The gap: LangGraph agents communicate through a shared mutable state object, not through messages. This is fundamentally a shared-memory model, not a message-passing model. It works well for linear workflows but becomes harder to reason about as the number of concurrent nodes grows.

OpenAI Agents SDK: Handoffs as Message Routing

The OpenAI Agents SDK (successor to Swarm) implements a handoff pattern that mirrors actor-style message routing:

from agents import Agent, handoff

# Define specialized agents
refund_agent = Agent(
    name="Refund Specialist",
    instructions="Handle refund requests...",
)

sales_agent = Agent(
    name="Sales Agent",
    instructions="Handle sales inquiries...",
)

# Triage agent routes to specialists via handoffs
triage_agent = Agent(
    name="Triage",
    instructions="Route customer to the right specialist.",
    handoffs=[
        handoff(refund_agent),
        handoff(sales_agent),
        handoff(
            agent=escalation_agent,
            on_handoff=lambda ctx: log_escalation(ctx),
        ),
    ],
)

Actor Model mapping:

  • Agents are actors with named identity
  • Handoffs are typed messages that transfer conversation context (like Erlang's process migration)
  • The triage agent acts as a router/dispatcher — a common actor pattern
  • Escalation handoffs with callbacks implement the supervisor notification pattern

What is novel: The handoff transfers the entire conversation context to the receiving agent, which is closer to process migration than message passing. In a pure actor model, you would send a message containing the relevant context, not transfer the entire process state.

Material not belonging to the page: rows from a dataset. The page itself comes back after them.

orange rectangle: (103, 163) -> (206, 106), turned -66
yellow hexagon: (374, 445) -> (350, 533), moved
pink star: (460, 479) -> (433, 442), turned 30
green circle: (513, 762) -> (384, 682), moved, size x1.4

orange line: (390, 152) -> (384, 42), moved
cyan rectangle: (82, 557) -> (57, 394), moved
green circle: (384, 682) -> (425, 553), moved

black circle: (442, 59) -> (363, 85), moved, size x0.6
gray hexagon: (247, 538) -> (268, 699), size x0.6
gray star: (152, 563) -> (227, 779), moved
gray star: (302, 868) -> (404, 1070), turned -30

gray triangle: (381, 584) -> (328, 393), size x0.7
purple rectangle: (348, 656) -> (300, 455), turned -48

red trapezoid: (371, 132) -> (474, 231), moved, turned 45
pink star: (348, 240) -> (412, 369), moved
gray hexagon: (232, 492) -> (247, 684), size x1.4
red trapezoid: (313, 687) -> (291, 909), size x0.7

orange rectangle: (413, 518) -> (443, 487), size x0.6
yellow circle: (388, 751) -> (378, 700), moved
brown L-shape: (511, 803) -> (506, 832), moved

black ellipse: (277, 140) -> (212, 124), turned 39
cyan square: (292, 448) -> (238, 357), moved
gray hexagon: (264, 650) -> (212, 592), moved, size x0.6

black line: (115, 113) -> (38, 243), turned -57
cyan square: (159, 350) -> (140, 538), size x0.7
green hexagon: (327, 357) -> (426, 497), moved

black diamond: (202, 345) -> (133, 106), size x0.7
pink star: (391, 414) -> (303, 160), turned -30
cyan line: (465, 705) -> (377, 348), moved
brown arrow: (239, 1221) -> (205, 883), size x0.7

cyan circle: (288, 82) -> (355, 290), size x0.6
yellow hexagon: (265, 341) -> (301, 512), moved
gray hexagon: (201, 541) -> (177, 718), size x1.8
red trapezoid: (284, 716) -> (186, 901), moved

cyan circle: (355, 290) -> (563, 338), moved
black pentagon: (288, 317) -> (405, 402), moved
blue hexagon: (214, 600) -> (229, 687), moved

AutoGen: Conversational Actor Groups

Microsoft's AutoGen (now merged with Semantic Kernel as of October 2025) models agents as participants in group conversations — an asynchronous message-passing system:

from autogen import AssistantAgent, GroupChat, GroupChatManager

# Agents as actors with distinct roles
researcher = AssistantAgent("researcher", llm_config=llm_config)
analyst = AssistantAgent("analyst", llm_config=llm_config)
writer = AssistantAgent("writer", llm_config=llm_config)

# Group chat as a message bus
group_chat = GroupChat(
    agents=[researcher, analyst, writer],
    messages=[],
    max_round=12,
)

# Manager as supervisor / orchestrator
manager = GroupChatManager(groupchat=group_chat, llm_config=llm_config)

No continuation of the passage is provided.